───── Dataset
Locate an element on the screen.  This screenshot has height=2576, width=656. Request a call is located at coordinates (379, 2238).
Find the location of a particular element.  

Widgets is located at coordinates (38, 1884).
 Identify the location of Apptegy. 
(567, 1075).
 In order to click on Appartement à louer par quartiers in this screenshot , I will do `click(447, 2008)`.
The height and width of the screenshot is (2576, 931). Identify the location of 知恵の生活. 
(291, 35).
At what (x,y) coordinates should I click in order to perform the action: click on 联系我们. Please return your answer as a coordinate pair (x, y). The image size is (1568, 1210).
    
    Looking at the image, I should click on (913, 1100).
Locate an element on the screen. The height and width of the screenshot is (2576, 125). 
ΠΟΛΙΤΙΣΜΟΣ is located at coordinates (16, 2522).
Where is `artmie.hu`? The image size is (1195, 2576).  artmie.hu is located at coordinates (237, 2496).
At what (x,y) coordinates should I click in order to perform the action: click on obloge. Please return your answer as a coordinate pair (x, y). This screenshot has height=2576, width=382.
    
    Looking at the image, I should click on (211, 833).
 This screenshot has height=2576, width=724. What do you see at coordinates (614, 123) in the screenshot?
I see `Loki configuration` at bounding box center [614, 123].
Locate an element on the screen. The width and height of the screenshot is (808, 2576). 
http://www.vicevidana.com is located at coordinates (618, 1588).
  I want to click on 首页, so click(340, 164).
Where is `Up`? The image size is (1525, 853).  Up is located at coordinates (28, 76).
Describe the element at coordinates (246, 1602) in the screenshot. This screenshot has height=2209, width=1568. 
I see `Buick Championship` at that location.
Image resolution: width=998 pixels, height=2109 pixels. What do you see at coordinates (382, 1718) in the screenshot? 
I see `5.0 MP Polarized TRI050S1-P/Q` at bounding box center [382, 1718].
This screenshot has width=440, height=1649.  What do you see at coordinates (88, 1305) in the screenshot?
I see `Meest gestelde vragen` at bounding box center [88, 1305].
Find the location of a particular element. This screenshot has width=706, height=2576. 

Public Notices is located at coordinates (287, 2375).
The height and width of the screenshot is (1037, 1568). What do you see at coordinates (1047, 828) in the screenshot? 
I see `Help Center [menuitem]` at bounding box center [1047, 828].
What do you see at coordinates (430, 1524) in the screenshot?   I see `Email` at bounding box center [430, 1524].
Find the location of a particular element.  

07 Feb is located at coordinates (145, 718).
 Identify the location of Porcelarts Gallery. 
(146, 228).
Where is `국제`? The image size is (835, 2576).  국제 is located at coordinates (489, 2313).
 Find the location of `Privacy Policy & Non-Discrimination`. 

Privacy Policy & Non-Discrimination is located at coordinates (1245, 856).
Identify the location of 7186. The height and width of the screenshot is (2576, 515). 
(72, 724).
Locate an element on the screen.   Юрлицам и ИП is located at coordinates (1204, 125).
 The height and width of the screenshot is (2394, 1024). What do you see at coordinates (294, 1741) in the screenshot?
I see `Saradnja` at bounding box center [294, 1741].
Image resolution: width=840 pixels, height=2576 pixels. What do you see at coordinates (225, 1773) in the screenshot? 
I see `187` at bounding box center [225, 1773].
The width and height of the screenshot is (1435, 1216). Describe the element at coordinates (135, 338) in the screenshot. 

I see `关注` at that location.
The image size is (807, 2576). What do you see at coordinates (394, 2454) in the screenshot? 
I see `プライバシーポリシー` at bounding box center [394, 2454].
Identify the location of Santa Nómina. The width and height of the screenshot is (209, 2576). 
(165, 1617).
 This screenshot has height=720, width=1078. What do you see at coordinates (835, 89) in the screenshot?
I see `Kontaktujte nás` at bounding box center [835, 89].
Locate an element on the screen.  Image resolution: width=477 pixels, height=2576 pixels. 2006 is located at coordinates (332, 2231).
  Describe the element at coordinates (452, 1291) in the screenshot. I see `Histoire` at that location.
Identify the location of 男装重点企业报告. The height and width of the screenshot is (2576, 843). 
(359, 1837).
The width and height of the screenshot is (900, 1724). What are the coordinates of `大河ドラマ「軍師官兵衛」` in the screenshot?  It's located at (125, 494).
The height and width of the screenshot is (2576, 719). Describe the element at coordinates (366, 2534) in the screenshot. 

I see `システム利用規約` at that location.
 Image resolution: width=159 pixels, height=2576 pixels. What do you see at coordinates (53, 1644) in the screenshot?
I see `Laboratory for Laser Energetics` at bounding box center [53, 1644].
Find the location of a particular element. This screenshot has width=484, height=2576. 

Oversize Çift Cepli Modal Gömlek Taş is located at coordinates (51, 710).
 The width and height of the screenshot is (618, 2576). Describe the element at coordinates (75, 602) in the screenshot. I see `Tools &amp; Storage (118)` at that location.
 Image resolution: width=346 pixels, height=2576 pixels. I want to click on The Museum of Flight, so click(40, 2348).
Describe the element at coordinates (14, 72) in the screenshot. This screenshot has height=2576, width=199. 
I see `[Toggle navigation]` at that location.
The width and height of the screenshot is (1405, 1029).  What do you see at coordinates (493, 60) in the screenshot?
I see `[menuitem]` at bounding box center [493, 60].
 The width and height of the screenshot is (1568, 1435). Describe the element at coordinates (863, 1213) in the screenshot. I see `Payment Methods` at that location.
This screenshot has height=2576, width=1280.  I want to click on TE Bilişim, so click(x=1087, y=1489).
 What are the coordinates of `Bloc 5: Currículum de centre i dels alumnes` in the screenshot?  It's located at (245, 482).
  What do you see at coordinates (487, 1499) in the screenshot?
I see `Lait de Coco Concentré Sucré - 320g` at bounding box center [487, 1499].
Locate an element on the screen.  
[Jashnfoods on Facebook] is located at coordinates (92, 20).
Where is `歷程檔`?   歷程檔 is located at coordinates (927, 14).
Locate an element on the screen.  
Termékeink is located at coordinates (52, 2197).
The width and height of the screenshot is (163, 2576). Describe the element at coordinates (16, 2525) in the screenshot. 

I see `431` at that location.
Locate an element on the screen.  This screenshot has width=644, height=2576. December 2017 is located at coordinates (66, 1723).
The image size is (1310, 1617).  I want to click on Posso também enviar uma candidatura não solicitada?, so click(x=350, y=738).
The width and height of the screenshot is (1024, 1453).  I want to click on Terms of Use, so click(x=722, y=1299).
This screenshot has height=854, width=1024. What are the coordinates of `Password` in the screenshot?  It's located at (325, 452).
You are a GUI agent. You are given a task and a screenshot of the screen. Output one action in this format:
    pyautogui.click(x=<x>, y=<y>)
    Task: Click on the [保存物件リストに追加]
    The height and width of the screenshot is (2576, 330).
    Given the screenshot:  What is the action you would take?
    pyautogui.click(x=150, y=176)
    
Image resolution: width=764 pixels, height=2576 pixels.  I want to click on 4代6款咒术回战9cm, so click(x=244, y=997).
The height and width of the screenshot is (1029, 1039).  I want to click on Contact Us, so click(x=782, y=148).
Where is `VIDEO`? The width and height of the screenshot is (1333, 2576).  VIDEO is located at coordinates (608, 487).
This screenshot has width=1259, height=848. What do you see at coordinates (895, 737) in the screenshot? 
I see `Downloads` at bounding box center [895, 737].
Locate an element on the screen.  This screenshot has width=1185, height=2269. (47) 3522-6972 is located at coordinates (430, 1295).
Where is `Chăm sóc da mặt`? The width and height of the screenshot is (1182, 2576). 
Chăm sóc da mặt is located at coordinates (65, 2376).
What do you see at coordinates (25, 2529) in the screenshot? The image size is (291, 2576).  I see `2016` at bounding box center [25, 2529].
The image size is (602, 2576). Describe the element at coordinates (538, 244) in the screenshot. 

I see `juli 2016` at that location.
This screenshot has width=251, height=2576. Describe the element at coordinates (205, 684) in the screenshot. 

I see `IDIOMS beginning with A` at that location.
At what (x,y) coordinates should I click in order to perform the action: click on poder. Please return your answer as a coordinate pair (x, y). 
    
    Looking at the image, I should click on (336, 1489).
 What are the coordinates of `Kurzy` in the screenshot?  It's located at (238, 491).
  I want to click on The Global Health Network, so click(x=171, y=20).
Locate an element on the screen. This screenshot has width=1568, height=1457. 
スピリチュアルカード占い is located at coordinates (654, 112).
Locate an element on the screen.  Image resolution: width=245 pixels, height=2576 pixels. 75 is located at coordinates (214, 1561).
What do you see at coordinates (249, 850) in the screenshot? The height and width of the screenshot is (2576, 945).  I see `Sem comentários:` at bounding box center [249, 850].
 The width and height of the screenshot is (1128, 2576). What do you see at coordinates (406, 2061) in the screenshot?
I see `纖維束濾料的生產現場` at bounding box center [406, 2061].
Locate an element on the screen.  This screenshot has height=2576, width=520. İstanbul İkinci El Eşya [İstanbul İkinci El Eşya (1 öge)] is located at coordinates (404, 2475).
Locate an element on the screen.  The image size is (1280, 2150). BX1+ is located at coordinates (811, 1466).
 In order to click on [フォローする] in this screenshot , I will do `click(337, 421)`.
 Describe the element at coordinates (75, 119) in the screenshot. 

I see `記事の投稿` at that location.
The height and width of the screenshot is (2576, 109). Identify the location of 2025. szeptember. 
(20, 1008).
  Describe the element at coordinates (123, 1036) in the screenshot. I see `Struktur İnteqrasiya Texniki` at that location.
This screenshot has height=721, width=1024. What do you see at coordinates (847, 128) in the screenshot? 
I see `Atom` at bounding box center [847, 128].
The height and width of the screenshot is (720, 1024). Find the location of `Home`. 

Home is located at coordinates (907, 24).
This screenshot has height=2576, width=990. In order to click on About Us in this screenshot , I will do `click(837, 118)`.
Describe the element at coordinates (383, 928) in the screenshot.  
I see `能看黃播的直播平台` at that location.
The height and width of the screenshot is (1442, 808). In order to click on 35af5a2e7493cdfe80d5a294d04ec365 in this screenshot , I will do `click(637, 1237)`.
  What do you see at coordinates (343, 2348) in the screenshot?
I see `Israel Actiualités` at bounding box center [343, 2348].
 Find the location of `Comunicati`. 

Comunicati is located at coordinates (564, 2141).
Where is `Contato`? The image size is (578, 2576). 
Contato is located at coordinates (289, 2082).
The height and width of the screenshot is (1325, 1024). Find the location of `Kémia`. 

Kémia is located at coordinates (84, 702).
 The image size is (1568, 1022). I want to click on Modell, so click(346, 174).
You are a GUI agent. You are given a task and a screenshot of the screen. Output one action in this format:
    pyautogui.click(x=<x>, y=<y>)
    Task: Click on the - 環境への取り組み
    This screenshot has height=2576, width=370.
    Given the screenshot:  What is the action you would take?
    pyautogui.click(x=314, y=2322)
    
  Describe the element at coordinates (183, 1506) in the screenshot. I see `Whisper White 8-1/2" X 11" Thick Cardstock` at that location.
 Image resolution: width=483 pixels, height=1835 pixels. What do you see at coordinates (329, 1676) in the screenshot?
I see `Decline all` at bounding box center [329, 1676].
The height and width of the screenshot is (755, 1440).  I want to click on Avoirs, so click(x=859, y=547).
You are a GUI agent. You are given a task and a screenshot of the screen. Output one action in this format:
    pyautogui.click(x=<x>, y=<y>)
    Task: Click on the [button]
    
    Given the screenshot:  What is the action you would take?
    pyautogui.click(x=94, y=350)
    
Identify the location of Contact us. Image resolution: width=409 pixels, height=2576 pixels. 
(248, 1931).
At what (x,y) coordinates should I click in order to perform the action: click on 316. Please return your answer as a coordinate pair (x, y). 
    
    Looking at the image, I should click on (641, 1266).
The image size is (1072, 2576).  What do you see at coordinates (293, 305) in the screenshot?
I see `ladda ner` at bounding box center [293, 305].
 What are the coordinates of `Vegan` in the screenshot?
──────────
Task directions
Everything from the line with "The height and width of the screenshot is (2576, 109)." through the line with "This screenshot has height=2576, width=370." should be written out exactly as it appears above, end lines included, and nothing outside that range.

Solved problem
The height and width of the screenshot is (2576, 109). Identify the location of 2025. szeptember. 
(20, 1008).
  Describe the element at coordinates (123, 1036) in the screenshot. I see `Struktur İnteqrasiya Texniki` at that location.
This screenshot has height=721, width=1024. What do you see at coordinates (847, 128) in the screenshot? 
I see `Atom` at bounding box center [847, 128].
The height and width of the screenshot is (720, 1024). Find the location of `Home`. 

Home is located at coordinates (907, 24).
This screenshot has height=2576, width=990. In order to click on About Us in this screenshot , I will do `click(837, 118)`.
Describe the element at coordinates (383, 928) in the screenshot.  
I see `能看黃播的直播平台` at that location.
The height and width of the screenshot is (1442, 808). In order to click on 35af5a2e7493cdfe80d5a294d04ec365 in this screenshot , I will do `click(637, 1237)`.
  What do you see at coordinates (343, 2348) in the screenshot?
I see `Israel Actiualités` at bounding box center [343, 2348].
 Find the location of `Comunicati`. 

Comunicati is located at coordinates (564, 2141).
Where is `Contato`? The image size is (578, 2576). 
Contato is located at coordinates (289, 2082).
The height and width of the screenshot is (1325, 1024). Find the location of `Kémia`. 

Kémia is located at coordinates (84, 702).
 The image size is (1568, 1022). I want to click on Modell, so click(346, 174).
You are a GUI agent. You are given a task and a screenshot of the screen. Output one action in this format:
    pyautogui.click(x=<x>, y=<y>)
    Task: Click on the - 環境への取り組み
    This screenshot has height=2576, width=370.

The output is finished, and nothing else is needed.